Shareholders Agreements - Reap what you sow – Dukesons Business Law – Company Lawyer – Contract Lawyer - Business Lawyer

September 2020

This Blog isn't legal advice – if you need legal advice on any business law or commercial law issue, please contact me. I'm business lawyer (commercial lawyer) in Auckland who provides advice on a wide range of business law issues including company law and contract law.

A recent case illustrates the point that the effectiveness or usefulness of a Shareholders Agreement will depend on the time and effort that’s put into it. That’s a point that I’ve made in several blogs on my website about Shareholders Agreements and in seminars that I’ve given to lawyers. In the case, the majority shareholders were more or less held to ransom by minority shareholders, which the court held was legitimate in the circumstances.

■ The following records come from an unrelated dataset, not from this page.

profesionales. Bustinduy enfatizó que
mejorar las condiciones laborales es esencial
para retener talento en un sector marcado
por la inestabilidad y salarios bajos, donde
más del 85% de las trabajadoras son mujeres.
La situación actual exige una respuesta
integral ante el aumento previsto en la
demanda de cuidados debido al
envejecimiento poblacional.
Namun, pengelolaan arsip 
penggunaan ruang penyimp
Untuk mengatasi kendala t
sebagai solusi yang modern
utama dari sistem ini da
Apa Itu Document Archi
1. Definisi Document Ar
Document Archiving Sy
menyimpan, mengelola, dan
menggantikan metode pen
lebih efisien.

There are many issues that should be considered when entering into a Shareholders Agreement. Often, there’s more than one way to deal with an issue. Clients are often unwilling to invest time and money to ensure that their Shareholders Agreement will meet their needs. In that case, they can’t complain if they run into difficulties that could’ve been prevented.

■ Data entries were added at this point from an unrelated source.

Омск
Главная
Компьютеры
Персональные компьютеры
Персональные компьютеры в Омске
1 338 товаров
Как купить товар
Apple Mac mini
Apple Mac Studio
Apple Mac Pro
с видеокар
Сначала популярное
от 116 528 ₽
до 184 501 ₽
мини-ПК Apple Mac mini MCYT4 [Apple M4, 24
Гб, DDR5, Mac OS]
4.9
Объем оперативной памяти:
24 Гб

In Dold v Murphy [2020] NZCA 313, the majority shareholders had a buyer who wanted to buy all of the shares in the company but a minority shareholder (6.2% of the shares) wouldn’t agree to sell their shares unless they were paid a premium. Ultimately, the majority bought out the minority shareholder at a premium and then one of the majority shareholders sued the minority shareholder to recover the premium.

Allegations that the minority shareholder had breached various provisions of the Shareholders Agreement, had owed and breached fiduciary obligations to the other shareholders, and had exerted unlawful economic distress on the other shareholders all failed.

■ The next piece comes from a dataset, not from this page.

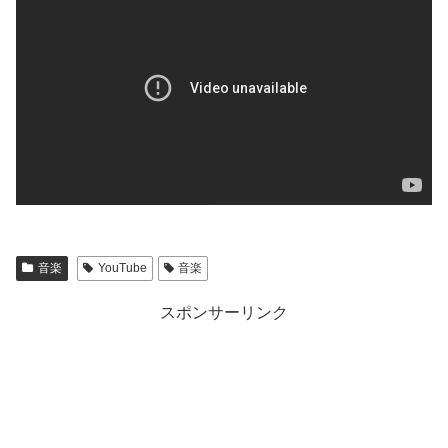
音楽
YouTube
音楽
スポンサーリンク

The Shareholders Agreement could have given drag along rights to the majority, but didn’t.

As noted above, there are many issues that should at least be considered when preparing a Shareholders Agreement. The lawyer’s role is to inform their client about the issues. The parties need to know what the issues are and what options there are for dealing with them – how else can they decide what will work for them in their contract? A standard template (as in, “just fill in the gaps”) won’t cut the mustard.

Ultimately, as in many things, you get what you pay for. A lazy agreement may not be much better than having no agreement at all.